#### Data section ####
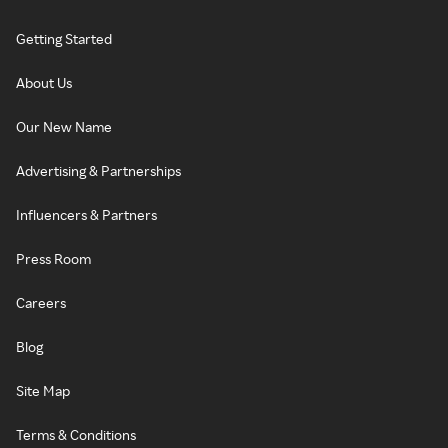
Getting Started
About Us
Our New Name
Advertising & Partnerships
Influencers & Partners
Press Room
Careers
Blog
Site Map
Terms & Conditions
####
#### [Exercise goal]
Please print exactly the lines of the entries above, beginning with the line that contains "Our New Name" and ending with the last line.

#### [Answer section]
Our New Name
Advertising & Partnerships
Influencers & Partners
Press Room
Careers
Blog
Site Map
Terms & Conditions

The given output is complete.